━━━━━ Task input

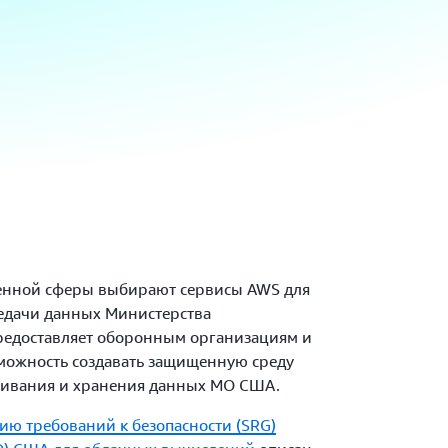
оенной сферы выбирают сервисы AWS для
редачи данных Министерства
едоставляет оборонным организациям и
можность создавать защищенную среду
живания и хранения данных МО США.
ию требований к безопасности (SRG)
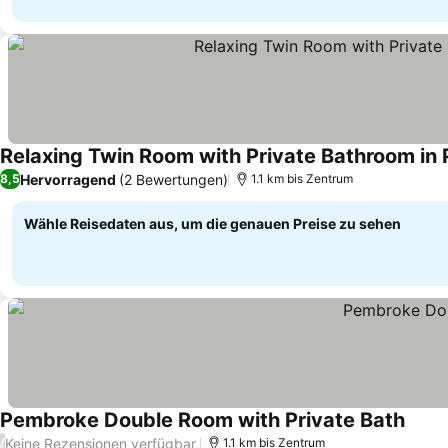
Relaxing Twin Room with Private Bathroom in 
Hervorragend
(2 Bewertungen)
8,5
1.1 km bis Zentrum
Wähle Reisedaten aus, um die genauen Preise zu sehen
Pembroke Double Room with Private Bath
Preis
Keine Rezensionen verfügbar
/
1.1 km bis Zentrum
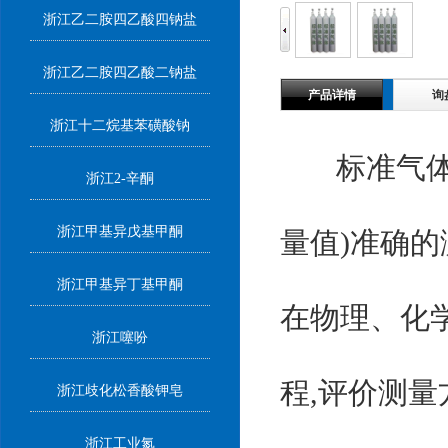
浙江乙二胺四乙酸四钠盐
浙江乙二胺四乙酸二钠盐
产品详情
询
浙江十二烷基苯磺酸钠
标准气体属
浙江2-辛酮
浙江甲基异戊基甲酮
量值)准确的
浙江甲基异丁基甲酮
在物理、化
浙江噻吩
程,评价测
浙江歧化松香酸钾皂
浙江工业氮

━━━━━━━━━━
━━━━━ Task input

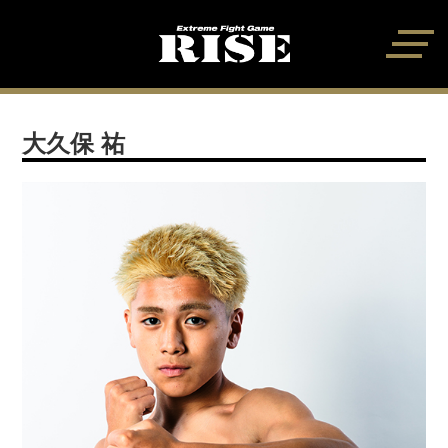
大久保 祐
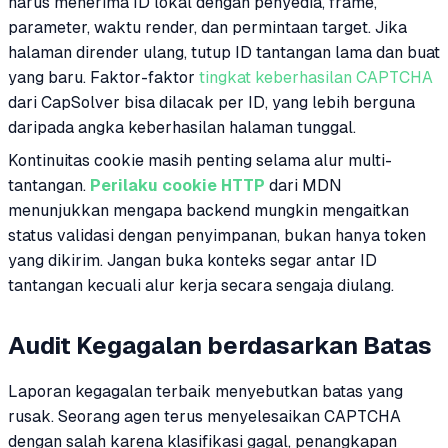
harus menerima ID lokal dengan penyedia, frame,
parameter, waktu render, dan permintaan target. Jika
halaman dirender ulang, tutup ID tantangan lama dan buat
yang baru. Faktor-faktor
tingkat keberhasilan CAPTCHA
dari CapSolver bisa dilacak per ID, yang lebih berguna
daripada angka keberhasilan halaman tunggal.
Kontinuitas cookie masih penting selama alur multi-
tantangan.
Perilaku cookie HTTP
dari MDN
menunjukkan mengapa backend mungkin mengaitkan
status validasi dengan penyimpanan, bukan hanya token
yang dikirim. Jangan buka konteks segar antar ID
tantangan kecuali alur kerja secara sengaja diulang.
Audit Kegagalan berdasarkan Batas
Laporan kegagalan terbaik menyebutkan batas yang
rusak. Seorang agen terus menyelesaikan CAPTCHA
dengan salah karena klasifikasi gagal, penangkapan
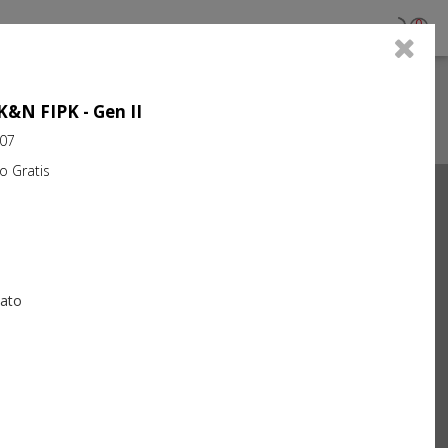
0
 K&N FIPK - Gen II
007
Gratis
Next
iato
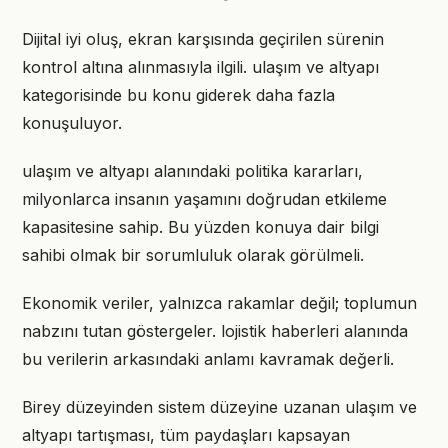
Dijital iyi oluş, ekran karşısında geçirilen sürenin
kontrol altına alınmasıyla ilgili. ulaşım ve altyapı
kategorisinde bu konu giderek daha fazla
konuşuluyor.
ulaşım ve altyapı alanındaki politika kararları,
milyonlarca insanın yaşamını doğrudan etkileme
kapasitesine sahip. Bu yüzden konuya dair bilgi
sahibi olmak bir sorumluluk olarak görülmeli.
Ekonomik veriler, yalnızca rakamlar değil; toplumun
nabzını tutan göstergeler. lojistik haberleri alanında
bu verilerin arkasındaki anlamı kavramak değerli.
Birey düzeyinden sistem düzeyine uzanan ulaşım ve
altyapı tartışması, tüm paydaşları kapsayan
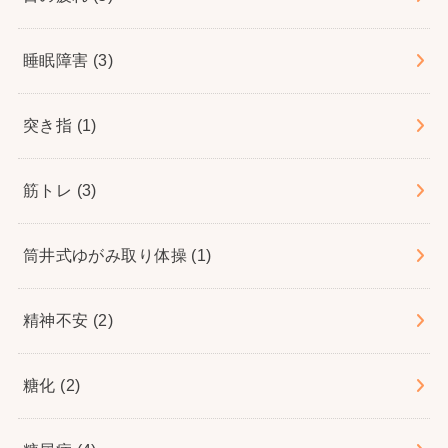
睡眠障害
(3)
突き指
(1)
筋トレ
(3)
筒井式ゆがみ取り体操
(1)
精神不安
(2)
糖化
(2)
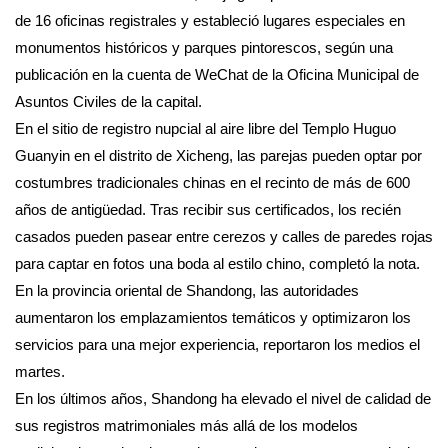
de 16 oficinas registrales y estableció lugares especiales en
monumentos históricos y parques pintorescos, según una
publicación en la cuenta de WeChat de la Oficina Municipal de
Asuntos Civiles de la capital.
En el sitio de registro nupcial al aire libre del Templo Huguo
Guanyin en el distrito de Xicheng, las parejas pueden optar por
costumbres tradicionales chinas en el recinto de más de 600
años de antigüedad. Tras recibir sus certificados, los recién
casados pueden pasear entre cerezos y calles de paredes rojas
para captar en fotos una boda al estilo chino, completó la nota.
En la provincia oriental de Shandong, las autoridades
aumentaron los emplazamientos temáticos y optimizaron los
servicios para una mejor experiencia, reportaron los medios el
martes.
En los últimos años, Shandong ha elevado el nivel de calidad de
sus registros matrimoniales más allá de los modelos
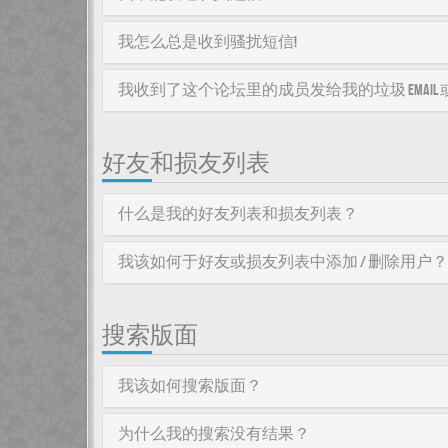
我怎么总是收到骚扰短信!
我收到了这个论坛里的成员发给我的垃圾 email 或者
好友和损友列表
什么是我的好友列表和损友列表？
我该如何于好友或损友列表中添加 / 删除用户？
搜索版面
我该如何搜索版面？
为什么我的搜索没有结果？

━━━━━━━━━━
━━━━━ Task input

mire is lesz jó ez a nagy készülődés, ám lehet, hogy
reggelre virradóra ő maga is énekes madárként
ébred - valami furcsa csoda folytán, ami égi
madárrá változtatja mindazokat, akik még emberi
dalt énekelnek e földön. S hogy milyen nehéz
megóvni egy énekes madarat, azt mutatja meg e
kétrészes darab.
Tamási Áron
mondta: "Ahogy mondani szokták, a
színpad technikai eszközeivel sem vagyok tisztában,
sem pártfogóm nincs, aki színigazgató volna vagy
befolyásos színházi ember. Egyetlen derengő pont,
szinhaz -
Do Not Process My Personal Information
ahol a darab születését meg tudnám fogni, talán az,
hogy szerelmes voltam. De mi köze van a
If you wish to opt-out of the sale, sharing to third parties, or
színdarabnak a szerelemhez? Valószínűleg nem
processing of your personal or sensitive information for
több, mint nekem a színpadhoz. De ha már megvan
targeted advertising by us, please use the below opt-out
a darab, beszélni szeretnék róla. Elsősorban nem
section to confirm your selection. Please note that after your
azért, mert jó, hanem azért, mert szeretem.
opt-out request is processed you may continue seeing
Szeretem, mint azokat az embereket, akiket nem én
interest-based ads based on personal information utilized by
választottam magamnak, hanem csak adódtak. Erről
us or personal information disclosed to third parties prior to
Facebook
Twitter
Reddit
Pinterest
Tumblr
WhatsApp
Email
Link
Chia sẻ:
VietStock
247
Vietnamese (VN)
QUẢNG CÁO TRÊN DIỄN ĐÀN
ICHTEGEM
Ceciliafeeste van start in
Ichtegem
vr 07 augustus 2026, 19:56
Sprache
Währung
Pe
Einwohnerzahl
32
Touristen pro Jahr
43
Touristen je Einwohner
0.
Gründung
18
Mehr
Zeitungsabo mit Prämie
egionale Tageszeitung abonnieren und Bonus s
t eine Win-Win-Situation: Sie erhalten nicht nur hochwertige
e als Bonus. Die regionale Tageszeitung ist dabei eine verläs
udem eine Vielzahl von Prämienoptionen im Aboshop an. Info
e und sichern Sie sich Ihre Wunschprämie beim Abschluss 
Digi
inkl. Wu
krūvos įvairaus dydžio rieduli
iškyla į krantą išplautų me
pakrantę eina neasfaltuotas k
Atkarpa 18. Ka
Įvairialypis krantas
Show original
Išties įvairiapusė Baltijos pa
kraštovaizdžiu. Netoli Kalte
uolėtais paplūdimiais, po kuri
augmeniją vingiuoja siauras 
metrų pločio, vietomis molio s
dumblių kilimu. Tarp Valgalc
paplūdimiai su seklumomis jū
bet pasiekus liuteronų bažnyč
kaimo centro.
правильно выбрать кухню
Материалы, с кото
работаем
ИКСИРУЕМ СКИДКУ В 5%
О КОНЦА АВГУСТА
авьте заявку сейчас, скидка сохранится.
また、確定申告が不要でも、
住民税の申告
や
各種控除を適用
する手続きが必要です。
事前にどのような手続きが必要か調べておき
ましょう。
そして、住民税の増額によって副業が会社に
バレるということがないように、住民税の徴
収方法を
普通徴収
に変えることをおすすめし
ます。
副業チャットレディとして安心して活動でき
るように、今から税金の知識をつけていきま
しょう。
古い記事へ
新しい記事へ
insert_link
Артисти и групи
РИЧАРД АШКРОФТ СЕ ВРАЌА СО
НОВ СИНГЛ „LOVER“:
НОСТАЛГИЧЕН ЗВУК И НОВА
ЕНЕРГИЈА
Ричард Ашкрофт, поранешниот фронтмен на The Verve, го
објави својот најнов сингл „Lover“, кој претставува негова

━━━━━━━━━━

Problem requirements:
Among the lines above, return each one holding the string "ulaşım".

Result:
kontrol altına alınmasıyla ilgili. ulaşım ve altyapı
ulaşım ve altyapı alanındaki politika kararları,
Birey düzeyinden sistem düzeyine uzanan ulaşım ve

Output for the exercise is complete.